• Records supplied:
______
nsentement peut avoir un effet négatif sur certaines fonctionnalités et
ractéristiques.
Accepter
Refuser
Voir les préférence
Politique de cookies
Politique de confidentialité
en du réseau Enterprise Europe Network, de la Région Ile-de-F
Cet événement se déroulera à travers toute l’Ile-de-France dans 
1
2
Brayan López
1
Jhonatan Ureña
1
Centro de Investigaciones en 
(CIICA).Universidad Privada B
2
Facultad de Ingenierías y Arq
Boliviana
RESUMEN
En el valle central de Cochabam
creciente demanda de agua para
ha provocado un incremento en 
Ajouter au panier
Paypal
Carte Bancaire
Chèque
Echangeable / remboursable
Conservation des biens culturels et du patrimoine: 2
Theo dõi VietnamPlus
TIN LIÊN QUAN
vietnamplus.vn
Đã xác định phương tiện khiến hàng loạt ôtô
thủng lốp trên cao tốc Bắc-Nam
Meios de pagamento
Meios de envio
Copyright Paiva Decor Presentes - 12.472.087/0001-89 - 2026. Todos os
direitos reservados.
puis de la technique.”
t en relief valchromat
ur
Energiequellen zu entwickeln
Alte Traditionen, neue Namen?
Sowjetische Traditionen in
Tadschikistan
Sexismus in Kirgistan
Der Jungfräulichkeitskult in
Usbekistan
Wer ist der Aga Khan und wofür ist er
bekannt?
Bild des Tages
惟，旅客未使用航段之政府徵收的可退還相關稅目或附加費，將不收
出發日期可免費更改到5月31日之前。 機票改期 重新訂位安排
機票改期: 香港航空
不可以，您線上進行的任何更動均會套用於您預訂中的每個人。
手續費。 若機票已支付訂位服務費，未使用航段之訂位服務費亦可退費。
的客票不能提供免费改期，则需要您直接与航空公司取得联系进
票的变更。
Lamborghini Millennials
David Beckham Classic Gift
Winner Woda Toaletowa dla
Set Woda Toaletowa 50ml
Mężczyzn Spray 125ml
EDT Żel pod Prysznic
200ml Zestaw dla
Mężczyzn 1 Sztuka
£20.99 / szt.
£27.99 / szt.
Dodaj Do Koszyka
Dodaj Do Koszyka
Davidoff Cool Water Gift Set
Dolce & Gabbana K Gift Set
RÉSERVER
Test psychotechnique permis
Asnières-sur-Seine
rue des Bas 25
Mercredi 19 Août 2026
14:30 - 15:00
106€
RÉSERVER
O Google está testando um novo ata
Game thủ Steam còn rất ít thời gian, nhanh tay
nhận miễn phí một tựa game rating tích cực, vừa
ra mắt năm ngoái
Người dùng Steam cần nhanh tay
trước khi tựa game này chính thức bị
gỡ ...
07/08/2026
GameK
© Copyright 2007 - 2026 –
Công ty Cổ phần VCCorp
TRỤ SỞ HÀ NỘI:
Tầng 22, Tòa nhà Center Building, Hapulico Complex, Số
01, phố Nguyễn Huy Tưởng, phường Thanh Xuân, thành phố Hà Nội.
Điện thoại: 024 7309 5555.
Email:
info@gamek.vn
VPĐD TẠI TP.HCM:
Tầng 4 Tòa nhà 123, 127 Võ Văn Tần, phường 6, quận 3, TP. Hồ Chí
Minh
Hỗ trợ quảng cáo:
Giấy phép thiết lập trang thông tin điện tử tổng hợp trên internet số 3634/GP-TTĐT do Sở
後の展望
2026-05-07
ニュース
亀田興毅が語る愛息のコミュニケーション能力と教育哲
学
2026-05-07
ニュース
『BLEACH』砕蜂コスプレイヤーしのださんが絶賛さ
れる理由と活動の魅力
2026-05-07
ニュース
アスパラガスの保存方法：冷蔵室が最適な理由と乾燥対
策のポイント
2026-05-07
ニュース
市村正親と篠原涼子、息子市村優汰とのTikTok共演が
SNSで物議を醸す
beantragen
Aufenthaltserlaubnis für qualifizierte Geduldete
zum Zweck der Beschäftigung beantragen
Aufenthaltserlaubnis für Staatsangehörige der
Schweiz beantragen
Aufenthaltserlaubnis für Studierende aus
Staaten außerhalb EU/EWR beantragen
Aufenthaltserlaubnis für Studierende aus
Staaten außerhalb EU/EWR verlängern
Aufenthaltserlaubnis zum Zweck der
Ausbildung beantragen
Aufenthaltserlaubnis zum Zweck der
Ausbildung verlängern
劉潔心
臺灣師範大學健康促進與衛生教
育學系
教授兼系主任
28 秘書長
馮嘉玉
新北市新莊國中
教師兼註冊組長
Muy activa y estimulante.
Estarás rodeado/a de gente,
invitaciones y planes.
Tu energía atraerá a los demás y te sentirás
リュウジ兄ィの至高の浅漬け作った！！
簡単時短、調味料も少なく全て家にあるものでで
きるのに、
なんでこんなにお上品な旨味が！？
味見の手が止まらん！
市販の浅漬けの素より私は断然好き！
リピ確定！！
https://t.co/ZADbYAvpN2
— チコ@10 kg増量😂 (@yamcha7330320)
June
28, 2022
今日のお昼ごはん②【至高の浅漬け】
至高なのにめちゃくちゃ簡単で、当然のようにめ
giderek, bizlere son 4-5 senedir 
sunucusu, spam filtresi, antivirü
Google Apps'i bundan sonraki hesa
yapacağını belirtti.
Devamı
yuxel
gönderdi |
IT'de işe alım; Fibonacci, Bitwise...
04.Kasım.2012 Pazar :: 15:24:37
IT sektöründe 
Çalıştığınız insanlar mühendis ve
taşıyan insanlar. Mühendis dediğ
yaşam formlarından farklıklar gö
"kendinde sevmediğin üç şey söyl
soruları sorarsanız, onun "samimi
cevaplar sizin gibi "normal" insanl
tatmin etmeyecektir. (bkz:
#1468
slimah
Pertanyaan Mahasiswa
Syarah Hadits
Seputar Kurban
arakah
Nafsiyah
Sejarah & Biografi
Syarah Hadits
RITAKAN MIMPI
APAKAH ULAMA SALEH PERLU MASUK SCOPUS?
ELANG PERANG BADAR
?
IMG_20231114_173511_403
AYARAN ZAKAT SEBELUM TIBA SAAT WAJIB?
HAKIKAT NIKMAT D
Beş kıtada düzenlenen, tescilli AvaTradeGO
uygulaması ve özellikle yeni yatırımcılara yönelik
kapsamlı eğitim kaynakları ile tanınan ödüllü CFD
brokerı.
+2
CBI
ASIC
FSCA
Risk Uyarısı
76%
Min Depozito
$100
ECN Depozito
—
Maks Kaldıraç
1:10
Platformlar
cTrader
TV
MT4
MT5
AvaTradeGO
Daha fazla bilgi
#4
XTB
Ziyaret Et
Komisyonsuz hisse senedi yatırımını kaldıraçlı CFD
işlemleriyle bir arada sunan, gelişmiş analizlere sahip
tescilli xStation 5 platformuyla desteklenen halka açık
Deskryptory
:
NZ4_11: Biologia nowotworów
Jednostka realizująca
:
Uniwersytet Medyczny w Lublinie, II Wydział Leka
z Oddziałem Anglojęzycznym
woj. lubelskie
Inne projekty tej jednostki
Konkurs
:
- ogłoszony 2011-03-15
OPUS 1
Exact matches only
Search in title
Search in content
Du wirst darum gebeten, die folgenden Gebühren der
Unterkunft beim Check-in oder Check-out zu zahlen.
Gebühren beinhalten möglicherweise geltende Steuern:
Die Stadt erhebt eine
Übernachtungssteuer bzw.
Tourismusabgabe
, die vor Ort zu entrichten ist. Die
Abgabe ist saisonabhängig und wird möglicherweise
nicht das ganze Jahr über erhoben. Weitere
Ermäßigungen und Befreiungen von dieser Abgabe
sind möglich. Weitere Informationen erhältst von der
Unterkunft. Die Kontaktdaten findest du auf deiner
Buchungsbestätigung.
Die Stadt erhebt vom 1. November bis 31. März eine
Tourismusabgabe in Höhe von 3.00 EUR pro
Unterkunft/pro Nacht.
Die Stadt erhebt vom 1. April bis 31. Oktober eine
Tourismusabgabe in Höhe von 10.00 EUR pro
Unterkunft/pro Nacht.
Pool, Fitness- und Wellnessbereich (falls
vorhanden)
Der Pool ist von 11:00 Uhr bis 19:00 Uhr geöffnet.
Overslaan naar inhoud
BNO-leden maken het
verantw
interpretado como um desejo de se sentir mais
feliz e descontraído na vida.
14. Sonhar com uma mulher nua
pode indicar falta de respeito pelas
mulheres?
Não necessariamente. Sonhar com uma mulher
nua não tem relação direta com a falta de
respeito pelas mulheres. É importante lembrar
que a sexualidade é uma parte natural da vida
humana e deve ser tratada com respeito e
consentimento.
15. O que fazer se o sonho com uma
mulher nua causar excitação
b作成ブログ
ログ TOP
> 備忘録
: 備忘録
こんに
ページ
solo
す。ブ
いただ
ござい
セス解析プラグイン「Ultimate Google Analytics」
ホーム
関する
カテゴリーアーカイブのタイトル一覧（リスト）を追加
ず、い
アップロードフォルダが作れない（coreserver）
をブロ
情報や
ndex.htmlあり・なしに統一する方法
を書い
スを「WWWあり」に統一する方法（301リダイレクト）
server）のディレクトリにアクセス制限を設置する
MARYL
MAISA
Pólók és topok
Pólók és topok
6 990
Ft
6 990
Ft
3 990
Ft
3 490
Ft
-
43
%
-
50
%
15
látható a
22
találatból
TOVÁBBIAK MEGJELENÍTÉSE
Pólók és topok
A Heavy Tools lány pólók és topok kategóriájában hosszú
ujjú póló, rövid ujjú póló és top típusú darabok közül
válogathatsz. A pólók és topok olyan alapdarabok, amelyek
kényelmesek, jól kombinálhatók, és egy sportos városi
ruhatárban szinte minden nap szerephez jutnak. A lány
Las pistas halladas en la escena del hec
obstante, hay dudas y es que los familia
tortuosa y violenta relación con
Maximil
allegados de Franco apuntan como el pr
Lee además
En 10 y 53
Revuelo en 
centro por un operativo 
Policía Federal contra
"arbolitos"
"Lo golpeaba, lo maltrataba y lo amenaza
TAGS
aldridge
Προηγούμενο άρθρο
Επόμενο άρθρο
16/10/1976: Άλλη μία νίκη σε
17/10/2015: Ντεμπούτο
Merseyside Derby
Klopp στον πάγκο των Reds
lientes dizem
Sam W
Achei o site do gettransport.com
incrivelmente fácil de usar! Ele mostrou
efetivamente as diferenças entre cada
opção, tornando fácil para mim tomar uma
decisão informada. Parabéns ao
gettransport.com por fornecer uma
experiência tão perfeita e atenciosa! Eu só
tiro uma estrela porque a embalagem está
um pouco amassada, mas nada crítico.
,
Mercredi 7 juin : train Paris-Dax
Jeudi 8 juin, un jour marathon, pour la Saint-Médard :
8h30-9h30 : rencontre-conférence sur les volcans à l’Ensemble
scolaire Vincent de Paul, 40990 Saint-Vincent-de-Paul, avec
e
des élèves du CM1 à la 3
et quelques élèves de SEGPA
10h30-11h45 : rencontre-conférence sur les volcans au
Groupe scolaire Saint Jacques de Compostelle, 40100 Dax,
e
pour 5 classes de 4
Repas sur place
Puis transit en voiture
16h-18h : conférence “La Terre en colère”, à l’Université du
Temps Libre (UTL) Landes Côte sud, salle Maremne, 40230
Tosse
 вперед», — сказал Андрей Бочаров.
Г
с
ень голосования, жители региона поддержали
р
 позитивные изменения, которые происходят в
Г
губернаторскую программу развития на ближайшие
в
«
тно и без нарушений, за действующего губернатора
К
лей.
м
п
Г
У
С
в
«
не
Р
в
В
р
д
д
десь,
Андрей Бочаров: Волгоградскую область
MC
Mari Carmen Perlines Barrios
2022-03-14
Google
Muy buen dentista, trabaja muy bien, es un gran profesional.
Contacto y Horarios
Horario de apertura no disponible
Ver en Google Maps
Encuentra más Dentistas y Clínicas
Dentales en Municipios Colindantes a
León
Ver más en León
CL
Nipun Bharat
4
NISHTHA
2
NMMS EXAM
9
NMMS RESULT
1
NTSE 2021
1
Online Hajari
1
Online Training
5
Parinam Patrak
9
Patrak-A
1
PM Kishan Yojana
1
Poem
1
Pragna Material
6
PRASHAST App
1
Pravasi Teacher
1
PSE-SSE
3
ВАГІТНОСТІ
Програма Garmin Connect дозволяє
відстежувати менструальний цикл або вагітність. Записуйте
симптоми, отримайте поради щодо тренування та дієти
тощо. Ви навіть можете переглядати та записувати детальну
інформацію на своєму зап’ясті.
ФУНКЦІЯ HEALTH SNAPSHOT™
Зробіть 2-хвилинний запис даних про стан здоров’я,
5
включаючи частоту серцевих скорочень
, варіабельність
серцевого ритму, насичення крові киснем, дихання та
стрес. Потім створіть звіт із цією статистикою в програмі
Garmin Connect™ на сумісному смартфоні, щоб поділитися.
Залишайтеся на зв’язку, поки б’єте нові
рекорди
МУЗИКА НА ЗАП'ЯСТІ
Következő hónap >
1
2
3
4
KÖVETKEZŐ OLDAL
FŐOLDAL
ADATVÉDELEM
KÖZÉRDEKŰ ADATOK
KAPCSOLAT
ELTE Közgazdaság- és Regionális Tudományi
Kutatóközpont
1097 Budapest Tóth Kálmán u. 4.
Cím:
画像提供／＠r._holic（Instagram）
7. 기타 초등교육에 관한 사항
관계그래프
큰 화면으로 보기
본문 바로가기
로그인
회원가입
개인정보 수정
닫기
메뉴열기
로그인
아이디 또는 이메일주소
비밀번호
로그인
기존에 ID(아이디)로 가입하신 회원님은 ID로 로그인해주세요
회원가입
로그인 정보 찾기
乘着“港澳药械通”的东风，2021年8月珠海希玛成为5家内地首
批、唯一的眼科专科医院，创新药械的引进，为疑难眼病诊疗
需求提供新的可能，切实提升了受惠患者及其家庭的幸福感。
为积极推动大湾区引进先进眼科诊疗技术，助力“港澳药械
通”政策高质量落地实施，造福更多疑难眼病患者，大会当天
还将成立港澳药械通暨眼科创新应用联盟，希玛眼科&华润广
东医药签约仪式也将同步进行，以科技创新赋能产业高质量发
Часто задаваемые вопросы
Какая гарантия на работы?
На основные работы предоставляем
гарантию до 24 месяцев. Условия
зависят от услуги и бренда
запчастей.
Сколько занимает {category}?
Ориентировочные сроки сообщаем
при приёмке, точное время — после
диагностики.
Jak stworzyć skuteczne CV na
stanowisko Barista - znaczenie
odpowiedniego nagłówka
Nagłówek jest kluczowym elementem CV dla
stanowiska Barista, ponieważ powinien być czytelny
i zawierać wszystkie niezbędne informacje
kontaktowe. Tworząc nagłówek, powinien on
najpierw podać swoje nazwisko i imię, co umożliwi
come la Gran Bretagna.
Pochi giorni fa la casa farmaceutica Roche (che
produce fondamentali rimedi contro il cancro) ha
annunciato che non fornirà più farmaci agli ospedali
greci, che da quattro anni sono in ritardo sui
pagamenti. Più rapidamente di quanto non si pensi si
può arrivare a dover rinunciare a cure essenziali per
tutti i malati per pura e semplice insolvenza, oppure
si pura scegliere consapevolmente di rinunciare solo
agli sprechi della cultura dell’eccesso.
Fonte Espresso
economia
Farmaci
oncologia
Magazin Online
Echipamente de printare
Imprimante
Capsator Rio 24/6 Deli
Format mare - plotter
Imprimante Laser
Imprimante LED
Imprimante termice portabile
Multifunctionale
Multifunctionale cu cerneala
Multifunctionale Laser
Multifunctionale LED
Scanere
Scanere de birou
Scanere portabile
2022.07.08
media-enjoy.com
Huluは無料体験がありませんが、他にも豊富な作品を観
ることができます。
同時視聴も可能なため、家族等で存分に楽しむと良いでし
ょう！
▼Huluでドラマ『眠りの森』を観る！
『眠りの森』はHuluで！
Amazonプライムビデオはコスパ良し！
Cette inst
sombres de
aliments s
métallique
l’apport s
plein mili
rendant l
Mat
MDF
______
• Exercise goal: Only the lines from the beginning of the data above through the line containing "En el valle central de Cochabam" should be repeated, exactly as they appear.

• Result of the task:
nsentement peut avoir un effet négatif sur certaines fonctionnalités et
ractéristiques.
Accepter
Refuser
Voir les préférence
Politique de cookies
Politique de confidentialité
en du réseau Enterprise Europe Network, de la Région Ile-de-F
Cet événement se déroulera à travers toute l’Ile-de-France dans 
1
2
Brayan López
1
Jhonatan Ureña
1
Centro de Investigaciones en 
(CIICA).Universidad Privada B
2
Facultad de Ingenierías y Arq
Boliviana
RESUMEN
En el valle central de Cochabam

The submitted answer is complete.